Friday, September 24, 2010
Eivind Aarset - Live Extracts
One of the more interesting musical diversions for me in recent years has been Eivind Aarset. I first heard his music about 5 years ago when I picked up a concert recording off of Dime. A long time collaborator with Nils Pettter Molvaer of the Nordic “Nu Jazz” movement, Aarset’s music is a sublime mixture of ambient soundscapes, drums-n-bass rhythms, and guitar tones that range from patented Stratocaster clean to downright nasty to “that can’t be a guitar”.
In addition to grabbing Aarset concerts whenever they popped up on Dime, I started buying his studio releases, beginning with his debut “Electronic Noire” and continuing up through 2007’s “Sonic Codex”. While most of his live shows that I had heard had been in a trio format, the tours following Sonic Codex found Aarset’s band having expanded to a sextet. The resulting density of the sound is very compelling.
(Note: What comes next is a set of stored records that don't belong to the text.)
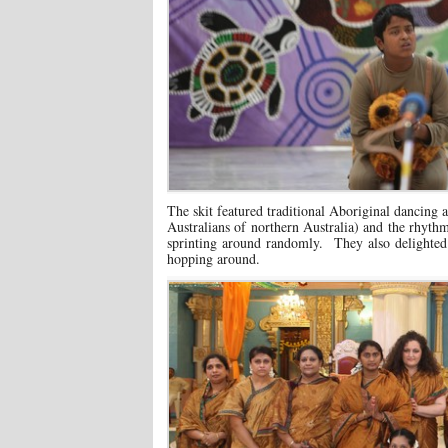
The skit featured traditional Aboriginal dancing
Australians of northern Australia) and the rhyt
sprinting around randomly. They also delighted 
hopping around.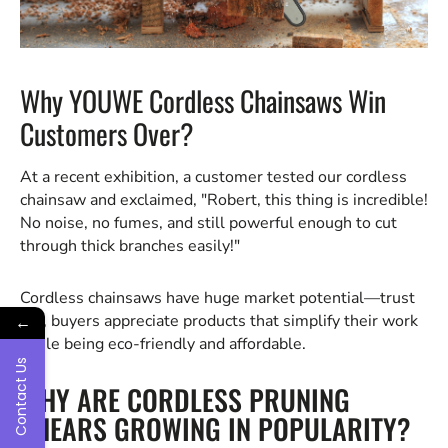
Why YOUWE Cordless Chainsaws Win
Customers Over?
At a recent exhibition, a customer tested our cordless
chainsaw and exclaimed, "Robert, this thing is incredible!
No noise, no fumes, and still powerful enough to cut
through thick branches easily!"
Cordless chainsaws have huge market potential—trust
me, buyers appreciate products that simplify their work
←
while being eco-friendly and affordable.
Contact Us
WHY ARE CORDLESS PRUNING
SHEARS GROWING IN POPULARITY?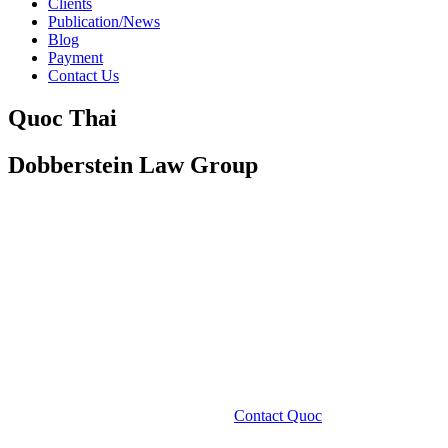
Clients
Publication/News
Blog
Payment
Contact Us
Quoc Thai
Dobberstein Law Group
Contact Quoc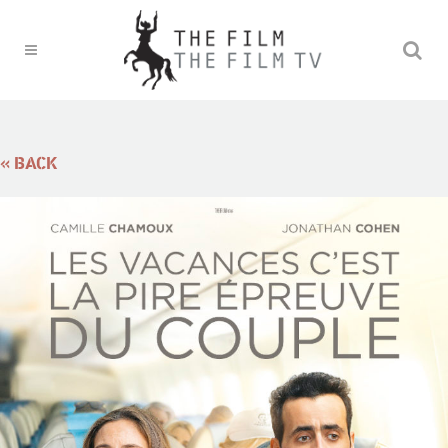
« BACK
Now I have a long standing preference for live music, and enjoy artists who don’t try to recreate the studio version of a song onstage but instead make it something new every time it’s played. (The studio version of the Dead’s “Dark Star” was 2:40, on 1969’s Live/Dead it’s 23:18 - that’s making something new!). Aarset’s music takes on a very different breadth and scope when played live.
The CD starts off in a very ambient space with “Electromoers”, which flows into an epic 10 minute “Electromagnetic” that builds from a subtle melody to an all out industrial attack. Some seriously heavy shit. In fact the most noticeable difference between the studio versions of these songs and their presentation here is the huge dynamic range, the contrast between the ambient valleys and the intense peaks of the music.
Drøbak Saray and Still Changing are two other particularly strong songs, with Drøbak Saray having a nice middle-eastern influenced melodic hook. But this CD isn’t about melody, it’s about soundscapes of varying intensity. One of my favorite releases of 2010 for sure.